But are we also experiencing a quiet retail revolution, for both good and bad?

In a pattern that is becoming all-too familiar, stalwarts of the British shopping street are struggling, badly. "Lit" millennial start-ups-turned-mega-brands are not struggling – and they're coolly strutting in to the rescue. Sort of. They're really only interested in one thing: a name, and the legacy that name carries. Not the bricks-and-mortar shops, or the staff who work inside them.

 

Debenhams' flagship store on Oxford Street, London, on December 2, 2020 - the day it was announced that the UK-based multinational department store retailer would go into final Reorganization Administration and face possible bankruptcy. /AP

 

That's what happened to the UK chain Debenhams this week. Another big name, Topshop, looks like it's going the same way.

Debenhams has been around for generations – 242 years, to be precise. It still runs 118 big department stores across the country, employing 12,000 people, with whole floors full of fashion, cosmetics, electronics, toys and homeware. It's often the biggest store in town. But the online fashion firm Boohoo (15 years old, a retailing foetus by comparison) wants to ditch the lot – and take the Debenhams name and website only, for a price tag of $75 million.

 

Topshop's flagship store on Oxford Street, London. Its owner, Arcadia Group, fell into administration in November, putting 13,000 jobs at risk. /AP/Matt Dunham

 

Meanwhile, over at Topshop, fashion and cosmetics retailer ASOS, (slightly older but still only 20 and barely an adult), is closing in on a buyout. It's in "exclusive talks" with current owner Arcadia Group, which recently went into administration. But here, again, the new kid on the block has made it clear that it wants the brands only – Topshop, Topman, Miss Selfridge, HIIT – not the shops.

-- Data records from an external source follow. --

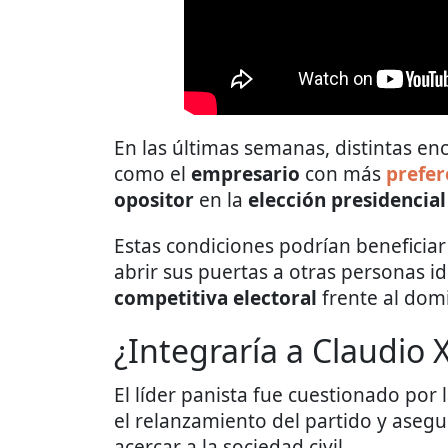
En las últimas semanas, distintas en
como el
empresario
con más
prefer
opositor
en la
elección presidencial
Estas condiciones podrían beneficiar 
abrir sus puertas a otras personas i
competitiva electoral
frente al dom
¿Integraría a Claudio 
El líder panista fue cuestionado por
el relanzamiento del partido y asegu
acercar a la sociedad civil.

All style over substance? It's bad news for thousands of employees of course, and an uncertain time for Britain's town and city centers. 

But Jonathan Reynolds, director of the Oxford Institute of Retail Management at Oxford University, says there are silver linings and it's all part of a much-needed retailing reset.

 

 

Speaking to CGTN's Global Business Europe program, Reynolds agreed it does leave shopping streets in a "parlous state, but actually it's a bit like a forest fire running through… it gets rid of all the old wood and potentially creates space for new saplings to grow." He added that by "resetting the clock … there's scope for new types of businesses to become established there."

And Reynolds believes that calling store-based business dead is an "exaggeration," citing Amazon's plans to open physical stores in towns and cities around the world.

"I think the consumer is going to be the winner out of all this," he said.

One size definitely doesn't fit all. It never does, as online clothes shoppers will testify. But the fates of Debenhams and Topshop show there is definitely a pattern emerging.